E' stata quella per Livorno l'unica partita persa nelle ultime sette giocate: tutte vinte le altre, fino al +16 con Pavia in gara-1 dei quarti a punteggio basso e al +17 a Pavia di gara-2 a punteggio alto. Livorno è in forma, eccome, ben lontana da quella che attorno a febbraio ha perso cinque partite di fila in coincidenza con la figuraccia di Coppa che parevano averne minato la competitività anche sul lungo termine. Proprio un rendimento così a fiammate (otto vittorie di fila, poi cinque perse consecutive, ora sei successi in sette partite) rende poco attendibile un tentativo di inquadrare la squadra di Daniele Quilici.
La stella è il play Mattia Venucci, non solo uomo da 15.6 punti di media ma anche secondo del girone per recuperi (1.9) e terzo per falli subiti (6.8). Lui e il 38enne Mario Gigena sono uomini da 11 tiri di media a testa, e la terza punta è la 23enne guardia Davide Liberati, che col 42% è stato il miglior tiratore da tre del girone. Alle loro spalle i 19enni Granchi e Orsini si dividono una ventina di minuti di impiego, quanti ne gioca da solo il quasi coetaneo Tommaso Sollitto, perché quando Gigena riposa si va volentieri anche coi tre piccoli. Ma quando in campo c'è lui, il tasso di fisicità è di primo livello visti i corpaccioni a disposizione. A partire dal 18enne lungo Jacopo Lucarelli, 22' di media e uomo da 57% da due, che comunque un paio di tiri da tre a partita li tenta. Si divide i minuti del reparto lunghi col 28enne 207cm Edoardo Persico e con gli altri: il 20enne Giorgio Artioli e il 25enne Luca Malfatti, che fanno turnover col 17enne senegalese di 2.05 Thiam.

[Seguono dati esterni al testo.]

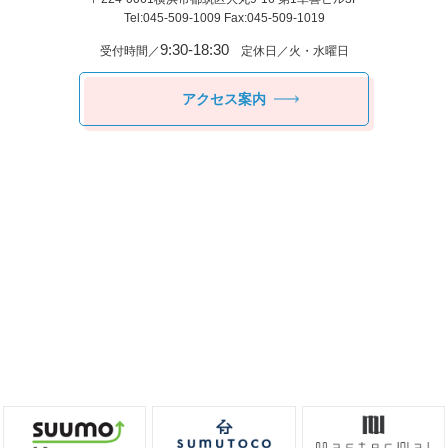
Tel:045-509-1009 Fax:045-509-1019
9:30-18:30
受付時間／
定休日／火・水曜日
アクセス案内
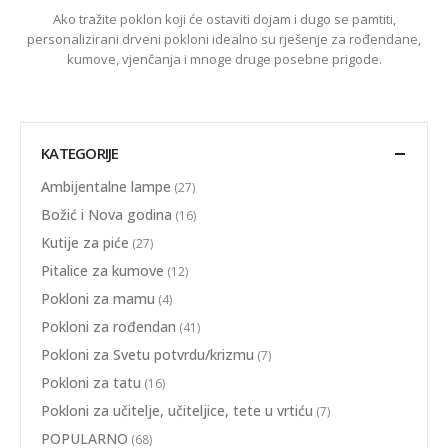
Ako tražite poklon koji će ostaviti dojam i dugo se pamtiti,
personalizirani drveni pokloni idealno su rješenje za rođendane,
kumove, vjenčanja i mnoge druge posebne prigode.
KATEGORIJE
Ambijentalne lampe
(27)
Božić i Nova godina
(16)
Kutije za piće
(27)
Pitalice za kumove
(12)
Pokloni za mamu
(4)
Pokloni za rođendan
(41)
Pokloni za Svetu potvrdu/krizmu
(7)
Pokloni za tatu
(16)
Pokloni za učitelje, učiteljice, tete u vrtiću
(7)
POPULARNO
(68)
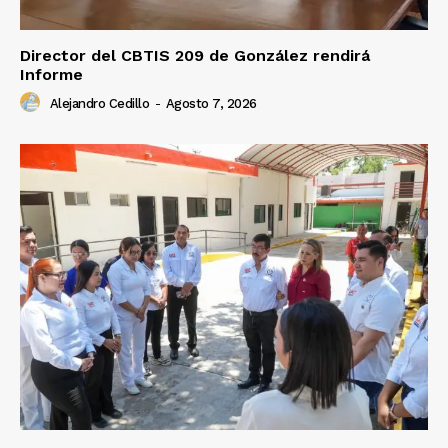
Director del CBTIS 209 de González rendirá
Informe
Alejandro Cedillo
-
Agosto 7, 2026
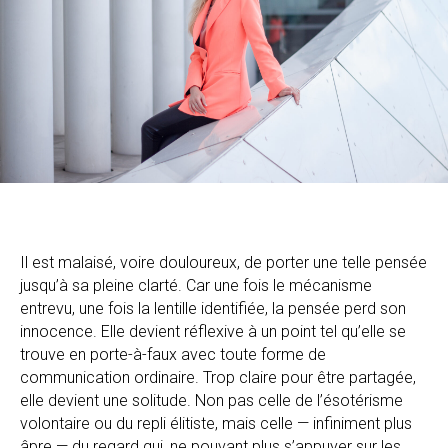
Il est malaisé, voire douloureux, de porter une telle pensée
jusqu’à sa pleine clarté. Car une fois le mécanisme
entrevu, une fois la lentille identifiée, la pensée perd son
innocence. Elle devient réflexive à un point tel qu’elle se
trouve en porte-à-faux avec toute forme de
communication ordinaire. Trop claire pour être partagée,
elle devient une solitude. Non pas celle de l’ésotérisme
volontaire ou du repli élitiste, mais celle — infiniment plus
âpre — du regard qui, ne pouvant plus s’appuyer sur les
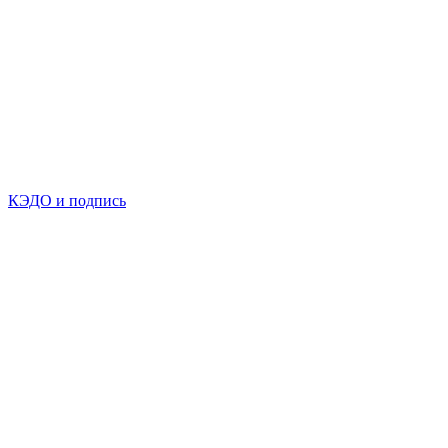
КЭДО и подпись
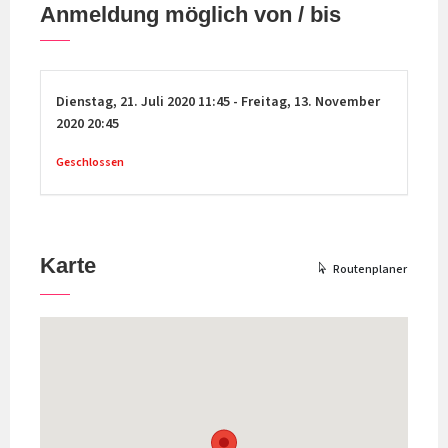
Anmeldung möglich von / bis
Dienstag,
21. Juli 2020
11:45
-
Freitag,
13. November
2020
20:45
Geschlossen
Karte
Routenplaner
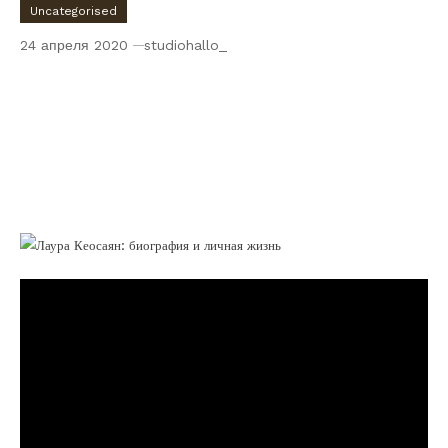
Uncategorised
24 апреля 2020
studiohallo_
Лаура Кеосаян — звезда шоу «Холостяк» и
успешная профессиональная визажистка,
погрузитесь в интригующую и
захватывающую историю ее биографии и
узнайте все о ее увлекательной личной
жизни!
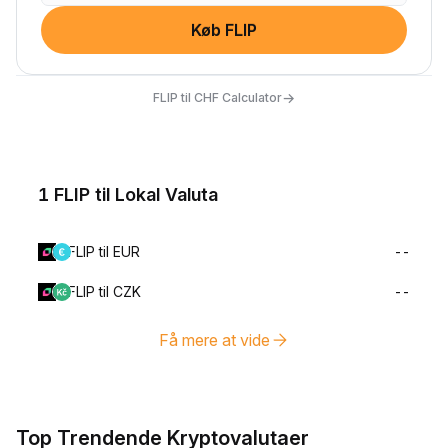
Køb FLIP
→
FLIP til CHF Calculator
1 FLIP til Lokal Valuta
FLIP til EUR
--
FLIP til CZK
--
Få mere at vide
Top Trendende Kryptovalutaer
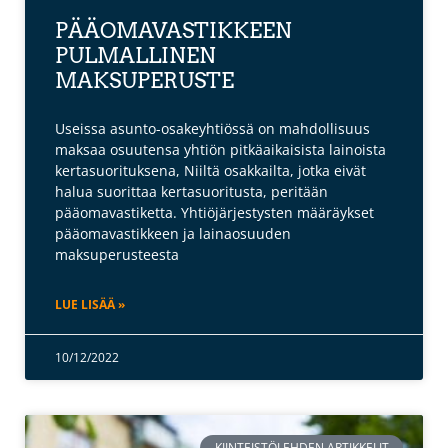
PÄÄOMAVASTIKKEEN
PULMALLINEN
MAKSUPERUSTE
Useissa asunto-osakeyhtiössä on mahdollisuus
maksaa osuutensa yhtiön pitkäaikaisista lainoista
kertasuorituksena, Niiltä osakkailta, jotka eivät
halua suorittaa kertasuoritusta, peritään
pääomavastiketta. Yhtiöjärjestysten määräykset
pääomavastikkeen ja lainaosuuden
maksuperusteesta
LUE LISÄÄ »
10/12/2022
KIINTEISTÖLEHDEN ARTIKKELIT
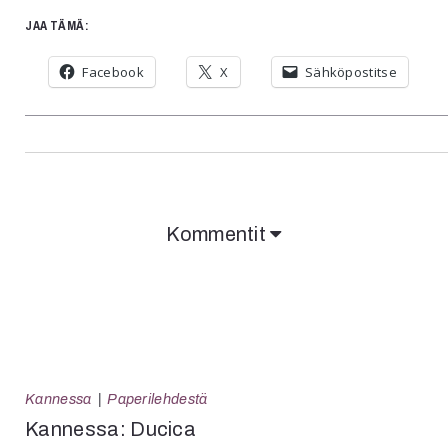
JAA TÄMÄ:
Facebook
X
Sähköpostitse
Kommentit
Kannessa
Paperilehdestä
Kannessa: Ducica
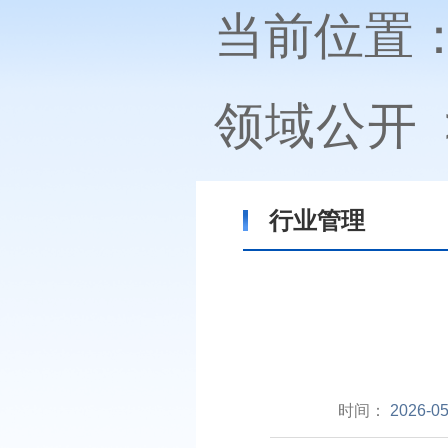
当前位置
领域公开
行业管理
时间：
2026-05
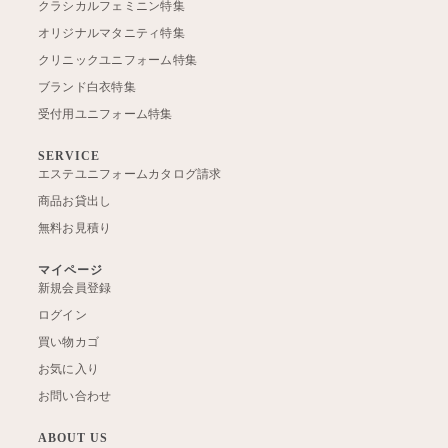
クラシカルフェミニン特集
オリジナルマタニティ特集
クリニックユニフォーム特集
ブランド白衣特集
受付用ユニフォーム特集
SERVICE
エステユニフォームカタログ請求
商品お貸出し
無料お見積り
マイページ
新規会員登録
ログイン
買い物カゴ
お気に入り
お問い合わせ
ABOUT US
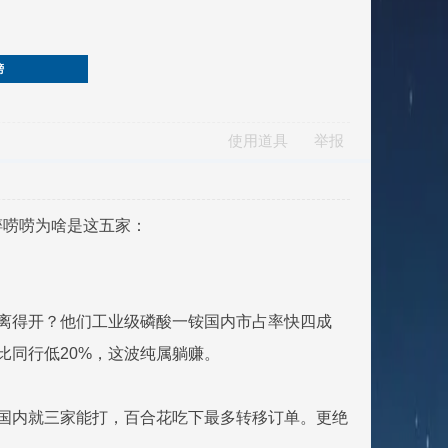
榜
使用道具
举报
碎唠唠为啥是这五家：
哪个离得开？他们工业级磷酸一铵国内市占率快四成
比同行低20%，这波纯属躺赚。
高，国内就三家能打，百合花吃下最多转移订单。更绝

Livorno è stato il quarto attacco più prolifico del girone a 73.7 punti segnati di media, non necessariamente alzando il numero dei possessi, visto il modesto impatto a rimbalzo d'attacco e il non eccelso rapporto perse/recuperate. E' una squadra che va molto dentro, non tanto per approfittarne direttamente (modesto 47% da due), quanto per costruire buoni tiri da fuori (20.7 tiri da tre, solo la Mens Sana ne tira meno, ma col 34%, seconda migliore del girone dopo Cecina) e per conquistare falli. Il Don Bosco è infatti secondo solo a Cecina per falli subiti (22) e di fronte alla Mens Sana ultima per falli commessi sarà interessante vedere ribaltarsi i temi rispetto ai quarti con Piombino, quando era la squadra di Mecacci a cercare programmaticamente i falli subiti. Se fosse facile come un gioco da tavolo, sarebbe banale la strategia di contenere con la propria fisicità lasciando che Livorno tiri da sotto, viste anche le percentuali, piuttosto che spendere falli.
Tutto questo facendo lo sforzo di guardare solo a Livorno, senza interrogarsi se ci siano significati da dare e a cui dare importanza al rendimento altalenante della Mens Sana nella serie con Piombino. Lasciar parlare il campo è sempre più sensato.